During the Second World War, some 8,700 B-24 Bombers were built by the aviation division of Ford Motor Co. at its Willow Run Plant outside Ypsilanti.

Henry Ford’s Bomber Factory has since changed hands, and General Motors now builds transmissions and “X-cars” there. The airfield Ford built, has become the Willow Run Airport, servicing private pilots and air freight companies. Aviators say of all the B-24s built, only one remains in the air. It is in private hands, and carries a price tag of some $300,000.

A group of local pilots and aviation buffs has organized in Ypsilanti, hoping to find and restore a B-24, making the plane airworthy once more.

THE GROUP, calling itself the “Yankee Air Force,” filed the necessary paperwork to become a non-profit corporation with the State of Michigan last month.

Dennis Norton, Yankee Air Force president, says the group wants to restore a B-24 because of the important role the bomber played in the development of the Ypsilanti area.

“The B-24s were built here at Willow Run,” he says, “The airport is here because of the B-24.”

The Willow Run plant covered 67 acres and contained final assembly lines more than a mile in length. Defying conventional theory, the plant proved that airplanes could be built on an assembly line.

FROM THE TIME the facility opened until production stopped June 28,1945, 8,685 “Liberators,” as the planes were called, were built. At its peak, the plant employed 42,331 workers and turned out a bomber every 63 minutes.

The planes flew 300 miles an hour, carried four tons of bombs and fought in every theater of war.

Industrialists in the Detroit area began to call their region the “Arsenal of Democracy” because of the bomber output.

Norton says the impact of the bomber factory is still being felt. He says the descendants of thousands of people who came from across the country to work in the original bomber plant still reside in the Ypsilanti area.

ACCORDING TO NORTON, the biggest challenge facing the Yankee Air Force will net be restoring a B-24 to flying condition, but finding a B-24 to restore.

“At the present time we know of only one true B-24 that’s flying in the entire world, and that’s out in California. So it’s an extremely rare airplane, and we’re hunting all over the world,” he says.

“We think there’s one on a glacier up in Alaska which went down in 1947,” he said. “One of our members may fly up and look for it.”

“We’ve got contacts, and we’re talking to people all over the world. Our best contacts are in Bolivia... and over in India.

“IF WE CAN FIND one, we’re going to get it back and rebuild it and fly it,” he says.

The Yankee Air Force is conducting the search through a loosely knit network of commercial pilots in its membership. Norton says they have already checked with the U.S. Air Force in their search.
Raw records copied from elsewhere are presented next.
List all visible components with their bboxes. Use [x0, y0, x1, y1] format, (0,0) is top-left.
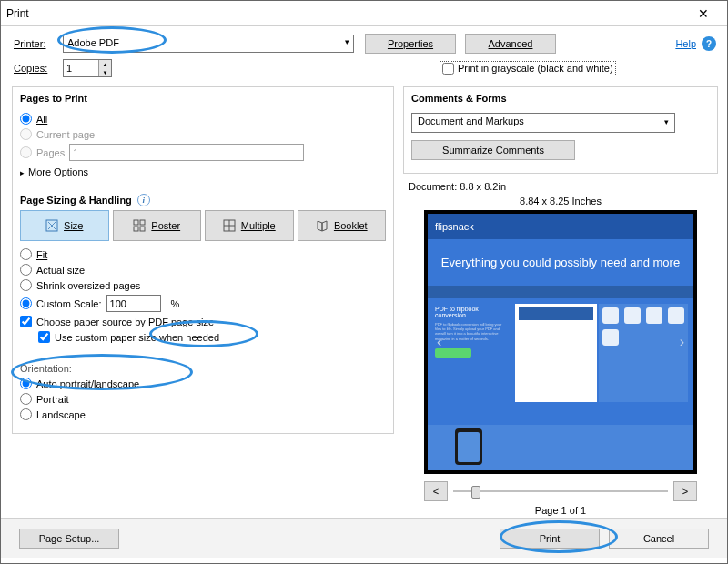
- orientation-pane: Orientation: Auto portrait/landscape Por…: [12, 356, 394, 434]
- top-toolbar: Printer: Adobe PDF Properties Advanced H…: [1, 26, 727, 86]
- custom-scale-input[interactable]: [106, 295, 161, 312]
- checkbox-use-custom-paper[interactable]: Use custom paper size when needed: [38, 331, 386, 343]
- spin-up-icon[interactable]: ▲: [99, 60, 111, 68]
- print-preview: flipsnack Everything you could possibly …: [424, 210, 697, 474]
- info-icon[interactable]: i: [137, 194, 150, 206]
- pages-to-print-pane: Pages to Print All Current page Pages Mo…: [12, 86, 394, 188]
- help-link[interactable]: Help: [675, 38, 696, 49]
- printer-label: Printer:: [14, 38, 63, 49]
- svg-rect-4: [140, 227, 145, 231]
- pages-to-print-title: Pages to Print: [20, 91, 386, 109]
- radio-portrait[interactable]: Portrait: [20, 393, 386, 405]
- chevron-right-icon: ›: [674, 328, 690, 356]
- tab-booklet[interactable]: Booklet: [298, 210, 387, 241]
- preview-area: Document: 8.8 x 8.2in 8.84 x 8.25 Inches…: [403, 181, 718, 516]
- title-bar: Print ✕: [1, 1, 727, 26]
- svg-rect-2: [140, 220, 145, 225]
- radio-current-page: Current page: [20, 128, 386, 140]
- svg-rect-3: [134, 227, 138, 231]
- radio-custom-scale[interactable]: Custom Scale: %: [20, 295, 386, 312]
- radio-shrink[interactable]: Shrink oversized pages: [20, 279, 386, 291]
- advanced-button[interactable]: Advanced: [465, 34, 556, 54]
- poster-icon: [133, 219, 146, 232]
- more-options-toggle[interactable]: More Options: [20, 166, 386, 177]
- next-page-button[interactable]: >: [673, 481, 697, 501]
- sizing-title: Page Sizing & Handling i: [20, 188, 386, 210]
- copies-input[interactable]: ▲▼: [63, 59, 112, 77]
- grayscale-checkbox[interactable]: Print in grayscale (black and white): [440, 61, 616, 76]
- cancel-button[interactable]: Cancel: [609, 529, 709, 549]
- checkbox-choose-paper[interactable]: Choose paper source by PDF page size: [20, 316, 386, 327]
- comments-select[interactable]: Document and Markups: [411, 113, 675, 133]
- chevron-left-icon: ‹: [431, 328, 447, 356]
- summarize-comments-button[interactable]: Summarize Comments: [411, 140, 575, 160]
- page-indicator: Page 1 of 1: [409, 505, 713, 516]
- radio-pages[interactable]: Pages: [20, 144, 386, 161]
- multiple-icon: [223, 219, 236, 232]
- radio-actual-size[interactable]: Actual size: [20, 264, 386, 276]
- comments-title: Comments & Forms: [411, 91, 710, 109]
- tab-poster[interactable]: Poster: [113, 210, 202, 241]
- tab-multiple[interactable]: Multiple: [205, 210, 294, 241]
- print-button[interactable]: Print: [500, 529, 600, 549]
- prev-page-button[interactable]: <: [424, 481, 448, 501]
- comments-pane: Comments & Forms Document and Markups Su…: [403, 86, 718, 174]
- radio-all[interactable]: All: [20, 113, 386, 125]
- radio-landscape[interactable]: Landscape: [20, 408, 386, 420]
- size-icon: [46, 219, 58, 232]
- orientation-title: Orientation:: [20, 363, 386, 374]
- document-dimensions: Document: 8.8 x 8.2in: [409, 181, 713, 192]
- printer-select[interactable]: Adobe PDF: [63, 35, 354, 53]
- radio-fit[interactable]: Fit: [20, 248, 386, 260]
- sheet-dimensions: 8.84 x 8.25 Inches: [409, 196, 713, 206]
- pages-range-input[interactable]: [69, 144, 304, 161]
- page-setup-button[interactable]: Page Setup...: [19, 529, 119, 549]
- radio-auto-orientation[interactable]: Auto portrait/landscape: [20, 378, 386, 389]
- tab-size[interactable]: Size: [20, 210, 109, 241]
- help-icon[interactable]: ?: [702, 36, 716, 51]
- booklet-icon: [316, 219, 329, 232]
- footer-bar: Page Setup... Print Cancel: [1, 518, 727, 558]
- spin-down-icon[interactable]: ▼: [99, 68, 111, 76]
- properties-button[interactable]: Properties: [365, 34, 456, 54]
- close-button[interactable]: ✕: [685, 1, 722, 26]
- copies-label: Copies:: [14, 63, 63, 74]
- window-title: Print: [6, 7, 685, 20]
- zoom-slider[interactable]: [453, 482, 668, 500]
- svg-rect-1: [134, 220, 138, 225]
- sizing-pane: Page Sizing & Handling i Size Poster Mul…: [12, 188, 394, 356]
If the Yankee Air Force is unable to find one of the now rare bombers for restoration, Norton says the group will attempt to purchase the B-24 currently flying in California.

IN EITHER EVENT, Norton says, a tremendous amount of money will be needed. To raise funds and increase its membership, the Yankee Air Force will be holding an open house in and around the Butler Aviation hangers at Willow Run Airport.

Norton says several aircraft will be flown in for the open house this Sunday. He says the aircraft will be on display between noon and 3 p.m.

“If you don’t latch on to these things and start working on them now, there’s just not going to be any left. And you’ve lost a very important part of the history of the country by losing these airplanes,” says Norton.